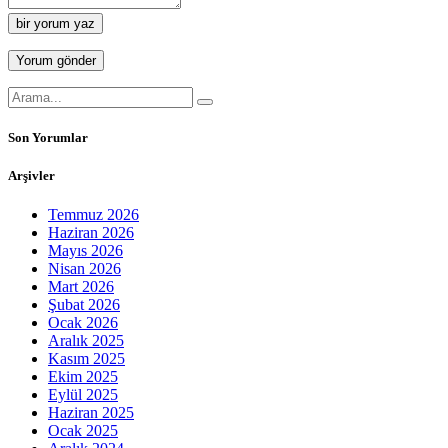
bir yorum yaz
Son Yorumlar
Arşivler
Temmuz 2026
Haziran 2026
Mayıs 2026
Nisan 2026
Mart 2026
Şubat 2026
Ocak 2026
Aralık 2025
Kasım 2025
Ekim 2025
Eylül 2025
Haziran 2025
Ocak 2025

# Problem description
No pictures, please. Output the listing above exactly as it stands.

# Exercise answer
bir yorum yaz
Son Yorumlar
Arşivler
Temmuz 2026
Haziran 2026
Mayıs 2026
Nisan 2026
Mart 2026
Şubat 2026
Ocak 2026
Aralık 2025
Kasım 2025
Ekim 2025
Eylül 2025
Haziran 2025
Ocak 2025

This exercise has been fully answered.